[DATA SUPPLIED]

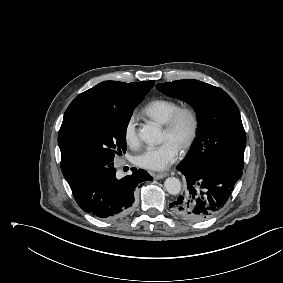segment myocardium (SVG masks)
<instances>
[{
    "mask_svg": "<svg viewBox=\"0 0 283 283\" xmlns=\"http://www.w3.org/2000/svg\"><path fill=\"white\" fill-rule=\"evenodd\" d=\"M185 120L189 122V130L180 144V149L182 150L189 149L197 138L200 127V118L197 110L193 106L179 107L164 125V131L169 135H175Z\"/></svg>",
    "mask_w": 283,
    "mask_h": 283,
    "instance_id": "obj_1",
    "label": "myocardium"
}]
</instances>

[WHAT THE TASK REQUIRES]
Leaving out the pictures, repeat all of the entries exactly.

[ANSWER SPACE]
segment myocardium (SVG masks)
<instances>
[{
    "mask_svg": "<svg viewBox=\"0 0 283 283\" xmlns=\"http://www.w3.org/2000/svg\"><path fill=\"white\" fill-rule=\"evenodd\" d=\"M185 120L189 122V130L180 144V149L182 150L189 149L197 138L200 127V118L197 110L193 106L179 107L164 125V131L169 135H175Z\"/></svg>",
    "mask_w": 283,
    "mask_h": 283,
    "instance_id": "obj_1",
    "label": "myocardium"
}]
</instances>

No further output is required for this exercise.